» **Action item**: Reproduce every record below exactly as it appears.

[Dataset entries]
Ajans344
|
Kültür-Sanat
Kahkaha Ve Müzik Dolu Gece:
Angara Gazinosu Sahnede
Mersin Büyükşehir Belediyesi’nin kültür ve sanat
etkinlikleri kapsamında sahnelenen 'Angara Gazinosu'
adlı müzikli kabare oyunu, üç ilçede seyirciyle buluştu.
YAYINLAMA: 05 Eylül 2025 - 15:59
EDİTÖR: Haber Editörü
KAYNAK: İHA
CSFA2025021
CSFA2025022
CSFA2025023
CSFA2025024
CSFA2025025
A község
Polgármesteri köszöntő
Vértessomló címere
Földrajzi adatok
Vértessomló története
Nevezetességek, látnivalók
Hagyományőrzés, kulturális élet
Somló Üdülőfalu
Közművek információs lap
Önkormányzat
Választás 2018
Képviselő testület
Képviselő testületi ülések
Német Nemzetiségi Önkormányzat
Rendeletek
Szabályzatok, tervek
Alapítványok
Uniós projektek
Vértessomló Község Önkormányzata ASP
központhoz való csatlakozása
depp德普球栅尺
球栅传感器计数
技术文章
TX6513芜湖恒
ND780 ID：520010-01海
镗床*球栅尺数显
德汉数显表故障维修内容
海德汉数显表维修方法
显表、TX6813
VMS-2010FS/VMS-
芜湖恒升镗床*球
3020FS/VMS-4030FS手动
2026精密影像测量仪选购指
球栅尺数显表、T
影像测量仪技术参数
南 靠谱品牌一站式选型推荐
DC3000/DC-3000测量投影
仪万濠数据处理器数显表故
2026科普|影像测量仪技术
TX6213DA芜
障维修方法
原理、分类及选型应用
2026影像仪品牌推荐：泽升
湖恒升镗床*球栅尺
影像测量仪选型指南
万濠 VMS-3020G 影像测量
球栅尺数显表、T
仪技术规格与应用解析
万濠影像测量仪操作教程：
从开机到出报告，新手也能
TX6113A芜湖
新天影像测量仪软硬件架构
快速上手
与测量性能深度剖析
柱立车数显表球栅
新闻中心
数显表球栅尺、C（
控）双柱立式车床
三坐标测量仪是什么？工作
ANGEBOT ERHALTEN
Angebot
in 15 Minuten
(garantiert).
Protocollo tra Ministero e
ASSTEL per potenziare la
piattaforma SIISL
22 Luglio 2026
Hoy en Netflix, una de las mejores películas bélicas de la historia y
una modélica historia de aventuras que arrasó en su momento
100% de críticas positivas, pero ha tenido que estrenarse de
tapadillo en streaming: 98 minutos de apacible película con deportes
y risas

» **Output**:
Ajans344
|
Kültür-Sanat
Kahkaha Ve Müzik Dolu Gece:
Angara Gazinosu Sahnede
Mersin Büyükşehir Belediyesi’nin kültür ve sanat
etkinlikleri kapsamında sahnelenen 'Angara Gazinosu'
adlı müzikli kabare oyunu, üç ilçede seyirciyle buluştu.
YAYINLAMA: 05 Eylül 2025 - 15:59
EDİTÖR: Haber Editörü
KAYNAK: İHA
CSFA2025021
CSFA2025022
CSFA2025023
CSFA2025024
CSFA2025025
A község
Polgármesteri köszöntő
Vértessomló címere
Földrajzi adatok
Vértessomló története
Nevezetességek, látnivalók
Hagyományőrzés, kulturális élet
Somló Üdülőfalu
Közművek információs lap
Önkormányzat
Választás 2018
Képviselő testület
Képviselő testületi ülések
Német Nemzetiségi Önkormányzat
Rendeletek
Szabályzatok, tervek
Alapítványok
Uniós projektek
Vértessomló Község Önkormányzata ASP
központhoz való csatlakozása
depp德普球栅尺
球栅传感器计数
技术文章
TX6513芜湖恒
ND780 ID：520010-01海
镗床*球栅尺数显
德汉数显表故障维修内容
海德汉数显表维修方法
显表、TX6813
VMS-2010FS/VMS-
芜湖恒升镗床*球
3020FS/VMS-4030FS手动
2026精密影像测量仪选购指
球栅尺数显表、T
影像测量仪技术参数
南 靠谱品牌一站式选型推荐
DC3000/DC-3000测量投影
仪万濠数据处理器数显表故
2026科普|影像测量仪技术
TX6213DA芜
障维修方法
原理、分类及选型应用
2026影像仪品牌推荐：泽升
湖恒升镗床*球栅尺
影像测量仪选型指南
万濠 VMS-3020G 影像测量
球栅尺数显表、T
仪技术规格与应用解析
万濠影像测量仪操作教程：
从开机到出报告，新手也能
TX6113A芜湖
新天影像测量仪软硬件架构
快速上手
与测量性能深度剖析
柱立车数显表球栅
新闻中心
数显表球栅尺、C（
控）双柱立式车床
三坐标测量仪是什么？工作
ANGEBOT ERHALTEN
Angebot
in 15 Minuten
(garantiert).
Protocollo tra Ministero e
ASSTEL per potenziare la
piattaforma SIISL
22 Luglio 2026
Hoy en Netflix, una de las mejores películas bélicas de la historia y
una modélica historia de aventuras que arrasó en su momento
100% de críticas positivas, pero ha tenido que estrenarse de
tapadillo en streaming: 98 minutos de apacible película con deportes
y risas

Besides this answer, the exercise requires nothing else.